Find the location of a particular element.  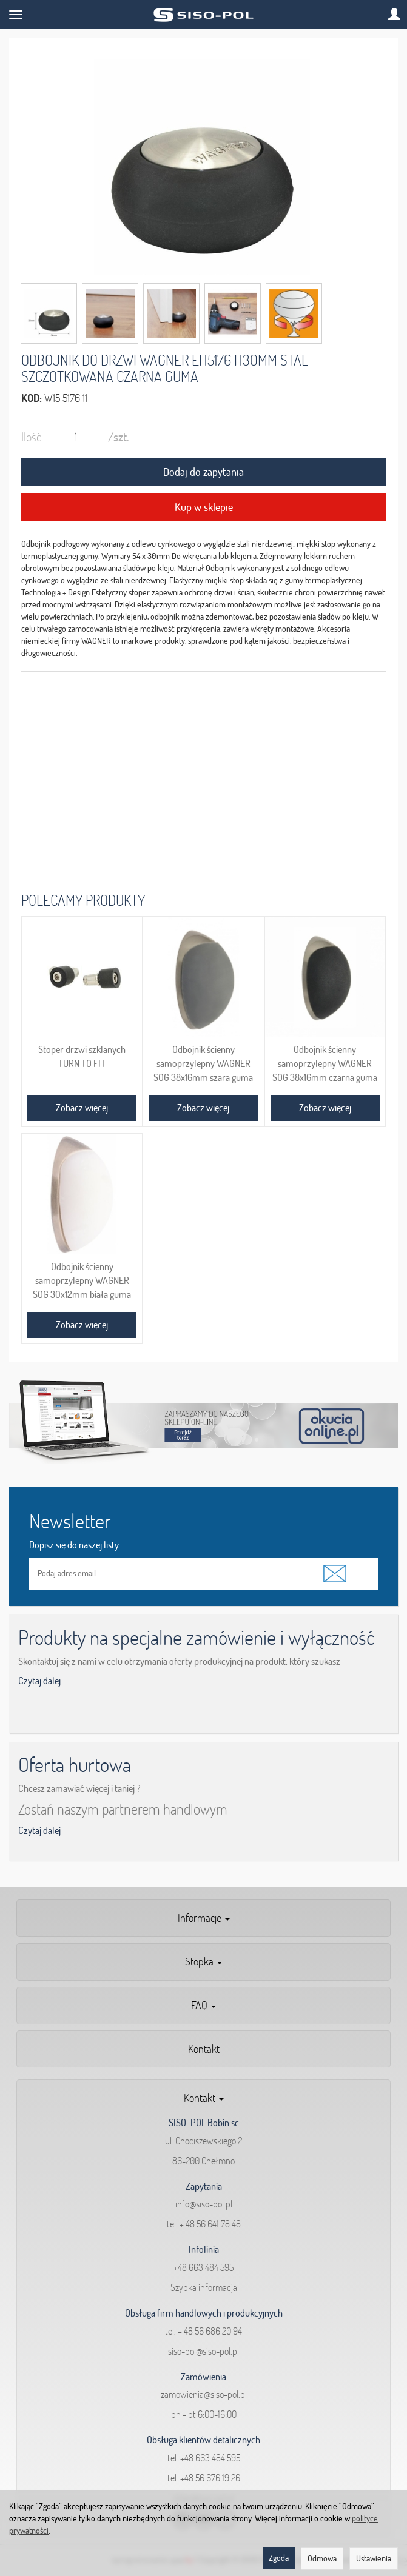

Kontakt is located at coordinates (204, 2049).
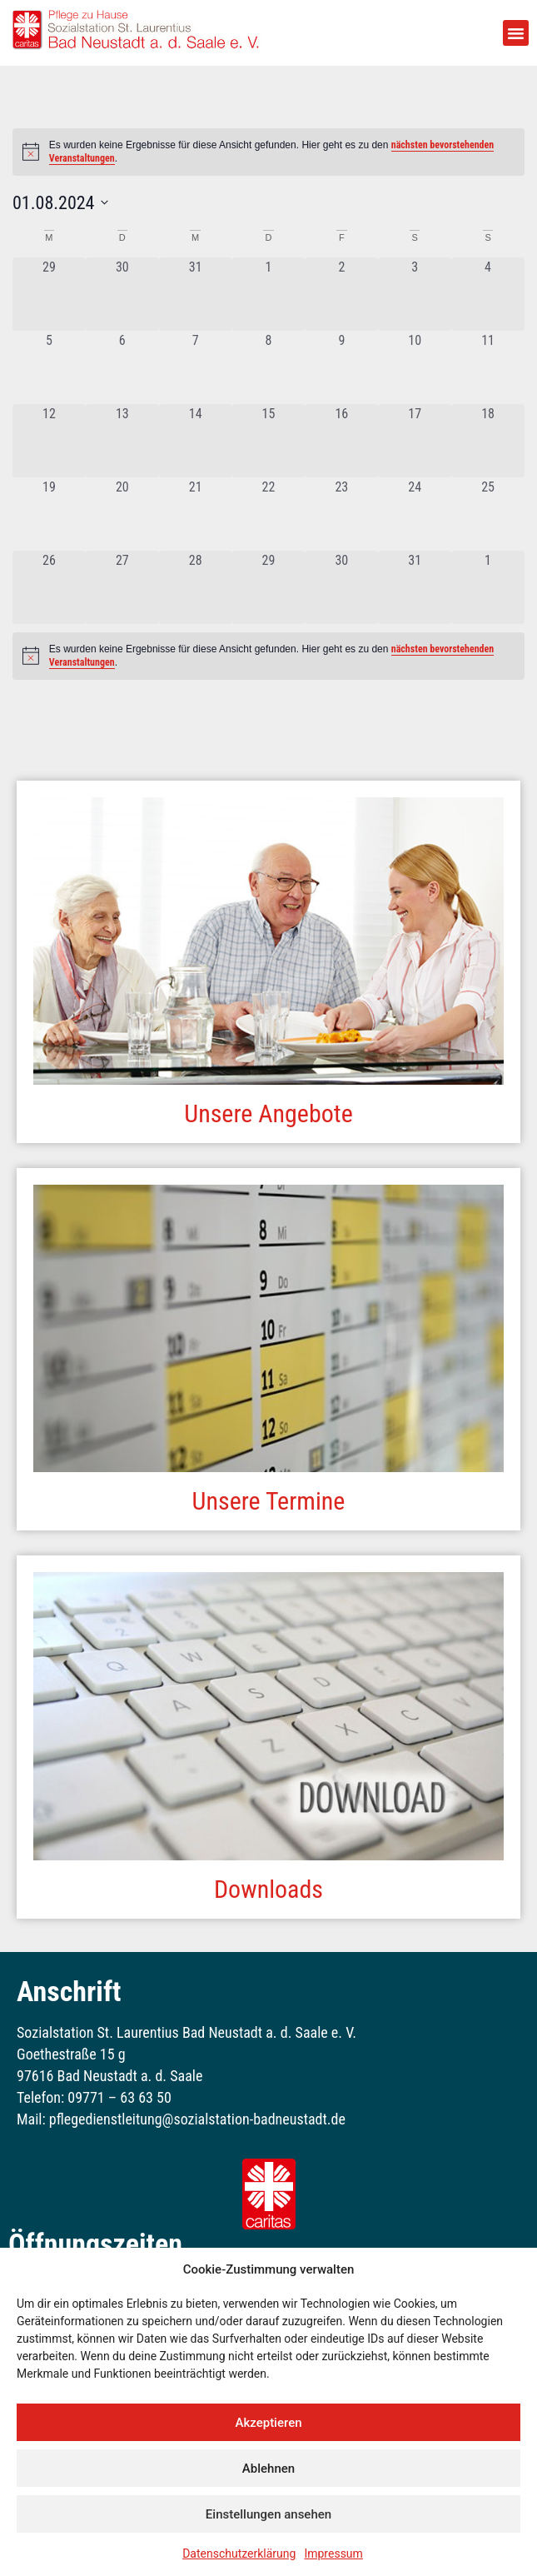 The width and height of the screenshot is (537, 2576). I want to click on [August 19, 0 Veranstaltungen, vergangener Tag], so click(49, 514).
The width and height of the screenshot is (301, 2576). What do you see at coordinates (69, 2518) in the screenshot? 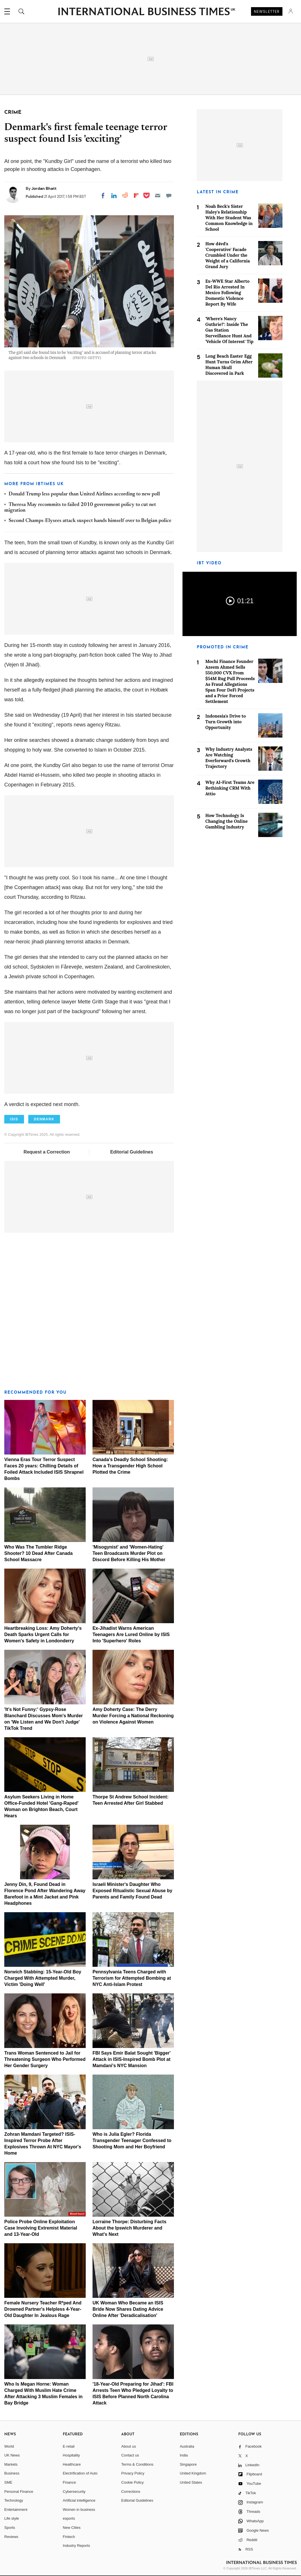
I see `esports` at bounding box center [69, 2518].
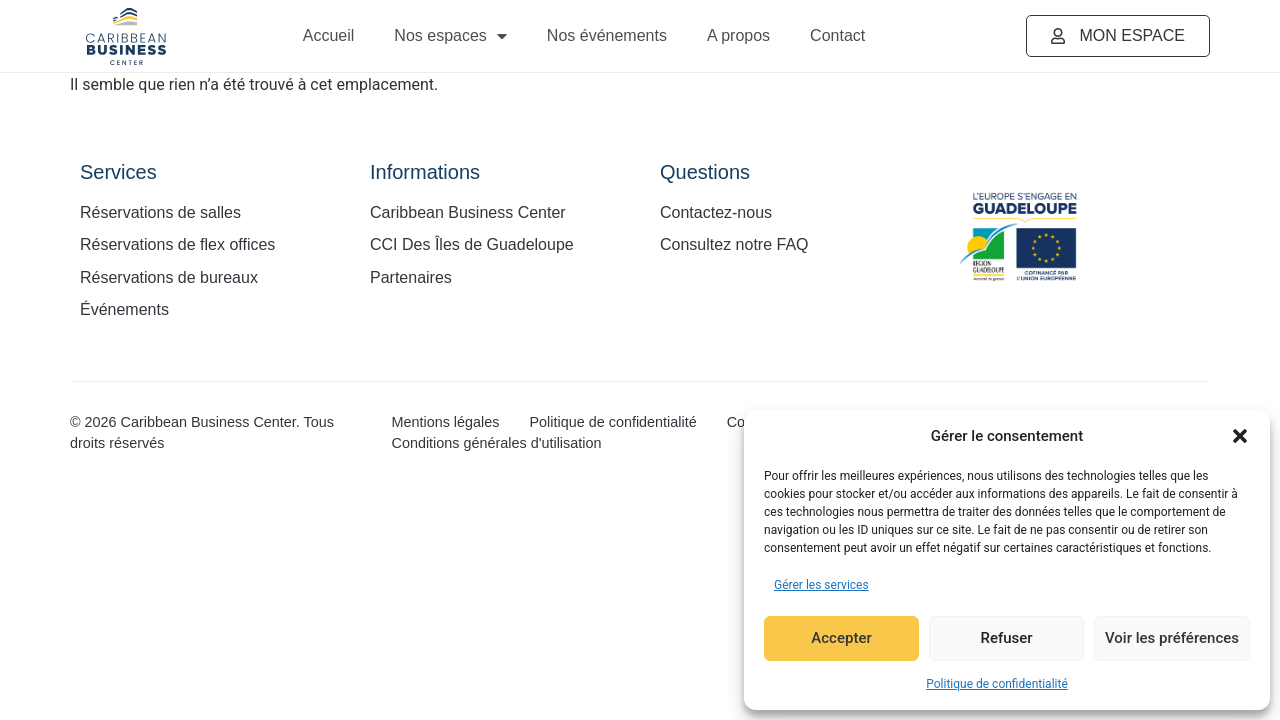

········

- _WORK REQUEST_: Once the pictures are set aside, output the whole listing exactly.

- _COMPLETED TASK_:
Find the location of a particular element.  

Kontakt is located at coordinates (204, 2049).
 The width and height of the screenshot is (537, 2576). I want to click on [August 19, 0 Veranstaltungen, vergangener Tag], so click(49, 514).
The width and height of the screenshot is (301, 2576). What do you see at coordinates (69, 2518) in the screenshot? 
I see `esports` at bounding box center [69, 2518].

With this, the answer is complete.